I think, like your actual boat, ya have to be totally honest with yourself how you will use one.
Offshore on a smaller boat a rollup is almost the only choice. No small dingy will make much headway to weather in the ocean so some sort of downwind sail could be figured out ahead of time....maybe using a whisker pole?
Inflatables are SO stable, roll up small but can be a PITA as well.
Hard bottoms are tippy, harder to store but row better and don't need patching...as often  :D
Dingy's truly are a big dilemma for any cruiser.
So much rests on how and where they will be used...
I doubt there is anywhere near "the perfect dingy" out there and if someone came up with one at a decent price...I'm sure they could sell the rights and retire!!
God made small boats for younger boys and older men

Owly055

Quote from: Frank on June 23, 2016, 07:24:55 PM
Yep....nothing is as needed as a good dingy and requires more compromise than a dingy.
I think, like your actual boat, ya have to be totally honest with yourself how you will use one.
Offshore on a smaller boat a rollup is almost the only choice.
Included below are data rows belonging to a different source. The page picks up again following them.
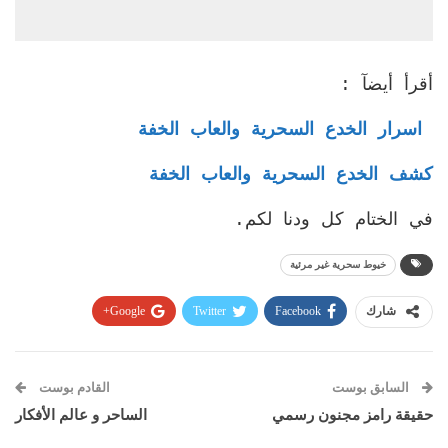
أقرأ أيضآ :
اسرار الخدع السحرية والعاب الخفة
كشف الخدع السحرية والعاب الخفة
في الختام كل ودنا لكم.
خيوط سحرية غير مرئية
Google+
Twitter
Facebook
شارك
Pinterest
WhatsApp
ReddIt
البريد الإلكتروني
السابق بوست
القادم بوست
حقيقة رامز مجنون رسمي
الساحر و عالم الأفكار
No small dingy will make much headway to weather in the ocean so some sort of downwind sail could be figured out ahead of time....maybe using a whisker pole?
Inflatables are SO stable, roll up small but can be a PITA as well.
Hard bottoms are tippy, harder to store but row better and don't need patching...as often  :D
Dingy's truly are a big dilemma for any cruiser.
So much rests on how and where they will be used...
I doubt there is anywhere near "the perfect dingy" out there and if someone came up with one at a decent price...I'm sure they could sell the rights and retire!!

Virtually everybody has a dinghy / tender unless you just sail from marina to marina.    The smaller the sailboat the bigger the problem of what do do for a tender.   No doubt we have members with 50' yachts, but probably more with 30 footers.   I'm curious what sort of novel ideas for tenders are out there.  Even without the liferaft consideration, a tender is a problem on a small boat.   Unless it's a soft bottom inflatable, it's always going to be in the way.   Trailing a dinghy is a great way to lose one.

                                           H.W.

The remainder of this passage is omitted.